NVIDIA is a leader in visual computing and AI technology, dedicated to advancing energy simulation and AI workflows. The Developer Technology Engineer will focus on optimizing CUDA performance for energy-related workloads and collaborate with engineering teams to enhance GPU performance.
Responsibilities:
- Profile, analyze, and optimize GPU-accelerated applications with emphasis on CUDA kernels, memory movement, concurrency, and end-to-end throughput
- Drive performance improvements across the stack:
- CUDA C++ kernel optimization, launch configuration, memory hierarchy, streams/events
- GPU libraries (as applicable): cuBLAS, cuFFT, cuSPARSE, cuSOLVER, NCCL
- Multi-GPU and multi-node scaling using MPI + NCCL, CPU/GPU overlap, communication patterns
- Build reproducible benchmarks, performance reports, and tuning recommendations (before/after, methodology, scaling curves)

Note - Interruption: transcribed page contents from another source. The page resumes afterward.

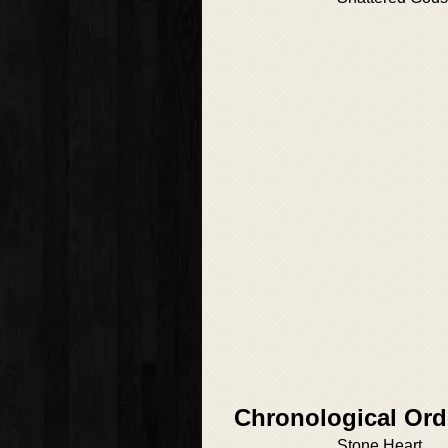
Chronological Ord
Stone Heart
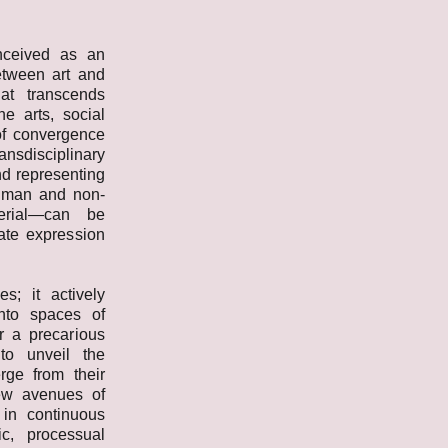
ceived as an
between art and
at transcends
he arts, social
of convergence
sdisciplinary
nd representing
uman and non-
erial—can be
uate expression
s; it actively
into spaces of
r a precarious
to unveil the
erge from their
new avenues of
 in continuous
c, processual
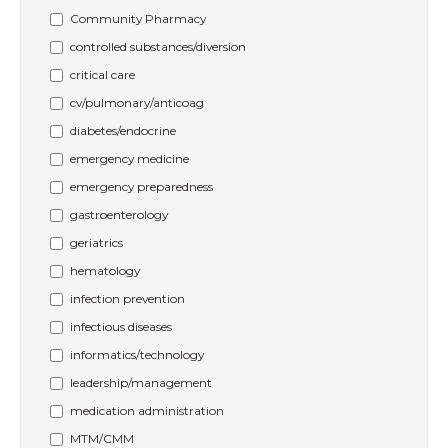
Community Pharmacy
controlled substances/diversion
critical care
cv/pulmonary/anticoag
diabetes/endocrine
emergency medicine
emergency preparedness
gastroenterology
geriatrics
hematology
infection prevention
infectious diseases
informatics/technology
leadership/management
medication administration
MTM/CMM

- Develop and maintain reference implementations, examples, and/or patches to customer code to enable performance and portability
- Support customer engagements (POCs to production), including debugging correctness/performance issues and advising on best practices for deployment (containers, schedulers, clusters)
- Collaborate with internal teams to file actionable issues, validate fixes, and influence roadmap based on real customer requirements in Energy
- Build internal libraries and reusable code that would lead to future NVIDIA products
Requirements:
- BS/MS (or equivalent experience) in CS/CE/EE/Physics/Applied Math or related field
- Strong programming skills in C/C++ and Python on Linux
- Hands-on experience with CUDA programming and GPU performance optimization concepts
- Experience profiling and debugging performance using tools such as NVIDIA Nsight Systems / Nsight Compute (or equivalent)
- Understanding of parallel computing and performance fundamentals (vectorization, threading, NUMA, memory bandwidth/latency)
- Ability to communicate technical findings clearly to both engineers and non-engineers
- 5+ years relevant experience in GPU/HPC optimization; strong track record of delivered speedups and scaling improvements
- Leads performance reviews with customer stakeholders; creates reusable playbooks/reference designs
- HPC experience with MPI, distributed systems, and multi-node performance tuning
- Energy/HPC domain exposure: Seismic processing pipelines, RTM/FWI-style patterns, FFT/stencil/linear algebra heavy codes
- Reservoir simulation (sparse/iterative solvers), preconditioning, domain decomposition
- Power grid simulation / transient stability / optimization workflows
- Experience with CI/perf regression testing, containerized workflows (Docker/Apptainer), and schedulers (Slurm)
- Familiarity with AI workflows used alongside simulation (data prep, training/inference integration, pipeline performance)